Mikoian’s brother knew science, being an engineer. Maybe some had rubbed off on Joe Steele’s aide. “Now you’ve got to tell me why you asked me,” Charlie said.

Lazar Kagan nodded again. “All right, I will. But it goes no further. Not even your wife, you hear? I’m serious about this. So is Hoover. So is the boss. If you don’t think you can do that, forget I ever asked you.”

“I know when to keep my mouth shut. I’ll keep it shut now.” Charlie would have liked to tease Kagan, but that didn’t look like a good idea, not if he wanted to find out what was what.

Even as things were, Lazar Kagan hesitated. He must have seen he’d gone too far to stop, though. “You’re right-uranium’s radioactive. But that’s not all. It turns out you can split the right kind of uranium atom. When you do, you release energy-a lot more than you can get from dynamite or TNT. I mean, a lot more, enough so one bomb could blow up a whole city. The Germans were working on this during the war, we’ve found out. They didn’t get too far, thank God, but they were trying.”

One bomb, one city? Charlie’s mind spun dizzily. It sounded like one of those stories you read in the pulps with the robots and the little green men on the cover. But Kagan sounded as serious as he ever did, which was saying something. “The Germans were working on this, you say?” Charlie asked. Kagan nodded yet again. Charlie found the next question with no trouble at alclass="underline" “How come we weren’t, too? If we weren’t.”
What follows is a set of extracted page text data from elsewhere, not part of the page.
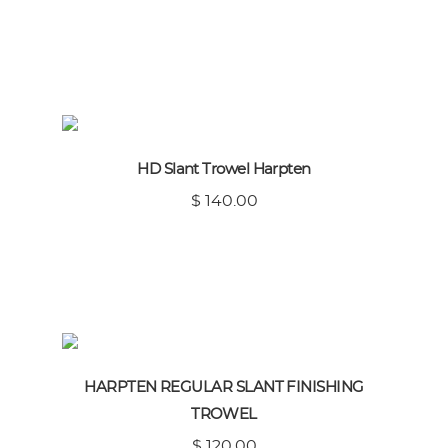
HD Slant Trowel Harpten
$ 140.00
HARPTEN REGULAR SLANT FINISHING
TROWEL
$ 120.00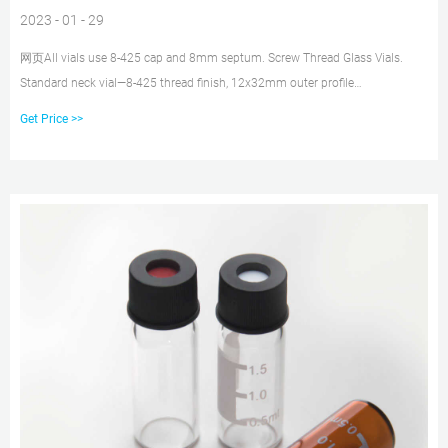
2023 - 01 - 29
网页All vials use 8-425 cap and 8mm septum. Screw Thread Glass Vials.
Standard neck vial—8-425 thread finish, 12x32mm outer profile
Chromatography Vials, 2mL, Clear Screw Thread, case/1000 Available with
Get Price >>
graduated marking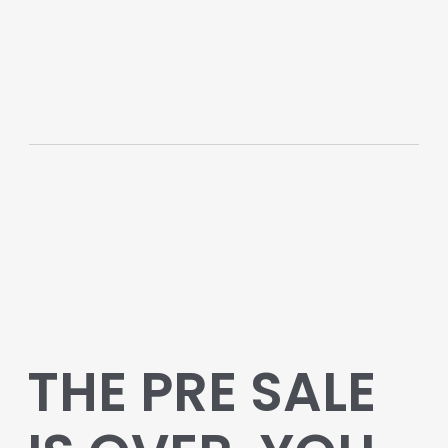
THE PRE SALE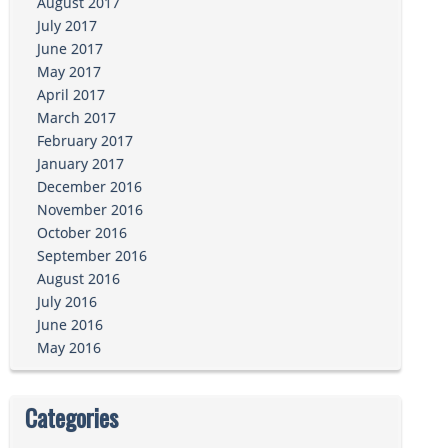
August 2017
July 2017
June 2017
May 2017
April 2017
March 2017
February 2017
January 2017
December 2016
November 2016
October 2016
September 2016
August 2016
July 2016
June 2016
May 2016
Categories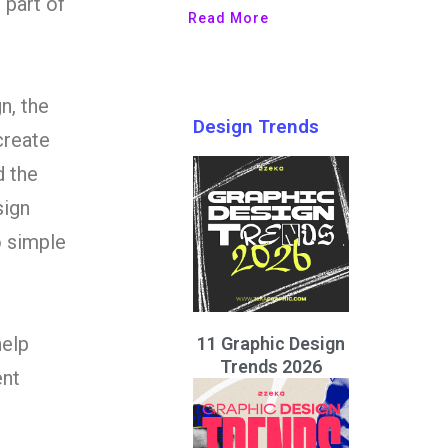
 part of
Read More
n, the
Design Trends
create
d the
sign
o simple
help
11 Graphic Design
Trends 2026
ent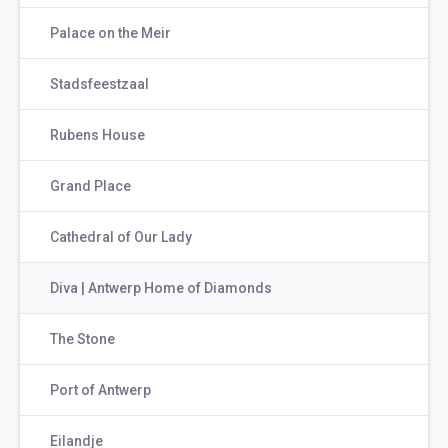
Palace on the Meir
Stadsfeestzaal
Rubens House
Grand Place
Cathedral of Our Lady
Diva | Antwerp Home of Diamonds
The Stone
Port of Antwerp
Eilandje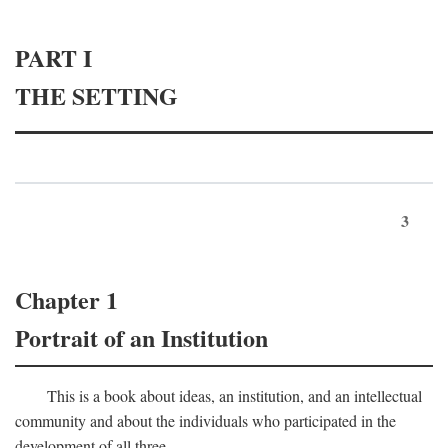
PART I
THE SETTING
3
Chapter 1
Portrait of an Institution
This is a book about ideas, an institution, and an intellectual
community and about the individuals who participated in the
development of all three.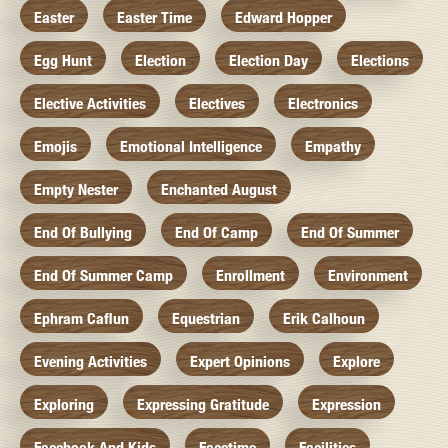
Easter
Easter Time
Edward Hopper
Egg Hunt
Election
Election Day
Elections
Elective Activities
Electives
Electronics
Emojis
Emotional Intelligence
Empathy
Empty Nester
Enchanted August
End Of Bullying
End Of Camp
End Of Summer
End Of Summer Camp
Enrollment
Environment
Ephram Caflun
Equestrian
Erik Calhoun
Evening Activities
Expert Opinions
Explore
Exploring
Expressing Gratitude
Expression
Facebook And Kids
Facetime
Facilities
“We weren’t.” Kagan spoke the words like a judge passing sentence. “As to why we weren’t. . It is possible that there have been wreckers inside the scientific community.”

Charlie didn’t burst out laughing. He remembered that Mikoian had said his brother had said the same thing. He hadn’t believed it then, and he didn’t believe it now. But he didn’t want to cut his own throat, either.

And it was just as well that he kept his mouth shut and his features still, for Lazar Kagan went on, “Einstein is coming down from Princeton to discuss this with the boss. Since you know a little something, maybe you should sit in on the meeting-it’s tomorrow at ten. I’ll talk to the boss. Unless I tell you otherwise, you’re in.”

Once more, Charlie didn’t laugh in Kagan’s face. A little something was what he knew about uranium, all right! Accent on little. Before he went home that night, he stopped at the public library, yanked the Britannica off the shelf, and read what it had to say about uranium and radioactivity. He took no notes; if the Jeebies found them, he figured they’d shoot him before they questioned him. The encyclopedia said nothing about splitting any kind of uranium atoms. Well, that made sense-it wasn’t exactly common knowledge.

As ordered, he didn’t tell Esther anything about uranium or Einstein. She noticed he had something on his mind, even if she didn’t know what. “You okay?” she asked him. “You’re kind of not quite with it tonight.”

“Work stuff,” he answered, as lightly as he could. “I can’t talk about it yet.”

“Oh.” She left it there-she respected that. She wasn’t the kind of person who tried to pry business out of him, for which he was duly grateful.